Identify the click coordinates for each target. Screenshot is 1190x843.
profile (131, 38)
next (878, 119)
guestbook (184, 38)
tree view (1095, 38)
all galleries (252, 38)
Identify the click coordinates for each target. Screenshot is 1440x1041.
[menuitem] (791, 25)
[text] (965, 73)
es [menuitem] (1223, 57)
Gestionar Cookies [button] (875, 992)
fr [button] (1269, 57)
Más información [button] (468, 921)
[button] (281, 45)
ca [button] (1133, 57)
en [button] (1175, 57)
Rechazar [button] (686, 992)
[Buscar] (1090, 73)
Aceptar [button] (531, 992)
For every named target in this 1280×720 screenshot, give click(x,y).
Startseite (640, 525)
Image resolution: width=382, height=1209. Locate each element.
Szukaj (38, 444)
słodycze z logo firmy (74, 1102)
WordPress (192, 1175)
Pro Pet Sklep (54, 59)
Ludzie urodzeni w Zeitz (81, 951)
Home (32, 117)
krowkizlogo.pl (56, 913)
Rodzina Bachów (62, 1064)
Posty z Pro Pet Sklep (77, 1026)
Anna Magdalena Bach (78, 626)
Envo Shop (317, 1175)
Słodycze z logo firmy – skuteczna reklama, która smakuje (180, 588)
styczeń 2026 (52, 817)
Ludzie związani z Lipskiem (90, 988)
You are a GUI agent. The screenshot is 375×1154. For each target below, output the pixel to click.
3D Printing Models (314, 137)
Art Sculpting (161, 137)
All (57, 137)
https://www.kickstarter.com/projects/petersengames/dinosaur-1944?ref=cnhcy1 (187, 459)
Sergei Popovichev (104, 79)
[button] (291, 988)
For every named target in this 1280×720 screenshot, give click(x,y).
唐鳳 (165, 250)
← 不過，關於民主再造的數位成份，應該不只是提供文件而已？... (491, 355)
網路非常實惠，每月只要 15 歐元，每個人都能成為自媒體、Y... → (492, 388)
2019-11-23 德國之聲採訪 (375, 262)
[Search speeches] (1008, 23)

WHAT YOU HAVE TO DO
Copy out the entries. Leave every line exactly as it is.

RESULT OF THIS TASK
Identify the click coordinates for each target. Screenshot is 1190x843.
profile (131, 38)
next (878, 119)
guestbook (184, 38)
tree view (1095, 38)
all galleries (252, 38)
Identify the click coordinates for each target. Screenshot is 1440x1041.
[menuitem] (791, 25)
[text] (965, 73)
es [menuitem] (1223, 57)
Gestionar Cookies [button] (875, 992)
fr [button] (1269, 57)
Más información [button] (468, 921)
[button] (281, 45)
ca [button] (1133, 57)
en [button] (1175, 57)
Rechazar [button] (686, 992)
[Buscar] (1090, 73)
Aceptar [button] (531, 992)
For every named target in this 1280×720 screenshot, give click(x,y).
Startseite (640, 525)
Image resolution: width=382, height=1209. Locate each element.
Szukaj (38, 444)
słodycze z logo firmy (74, 1102)
WordPress (192, 1175)
Pro Pet Sklep (54, 59)
Ludzie urodzeni w Zeitz (81, 951)
Home (32, 117)
krowkizlogo.pl (56, 913)
Rodzina Bachów (62, 1064)
Posty z Pro Pet Sklep (77, 1026)
Anna Magdalena Bach (78, 626)
Envo Shop (317, 1175)
Słodycze z logo firmy – skuteczna reklama, która smakuje (180, 588)
styczeń 2026 (52, 817)
Ludzie związani z Lipskiem (90, 988)
You are a GUI agent. The screenshot is 375×1154. For each target below, output the pixel to click.
3D Printing Models (314, 137)
Art Sculpting (161, 137)
All (57, 137)
https://www.kickstarter.com/projects/petersengames/dinosaur-1944?ref=cnhcy1 (187, 459)
Sergei Popovichev (104, 79)
[button] (291, 988)
For every named target in this 1280×720 screenshot, give click(x,y).
唐鳳 (165, 250)
← 不過，關於民主再造的數位成份，應該不只是提供文件而已？... (491, 355)
網路非常實惠，每月只要 15 歐元，每個人都能成為自媒體、Y... → (492, 388)
2019-11-23 德國之聲採訪 (375, 262)
[Search speeches] (1008, 23)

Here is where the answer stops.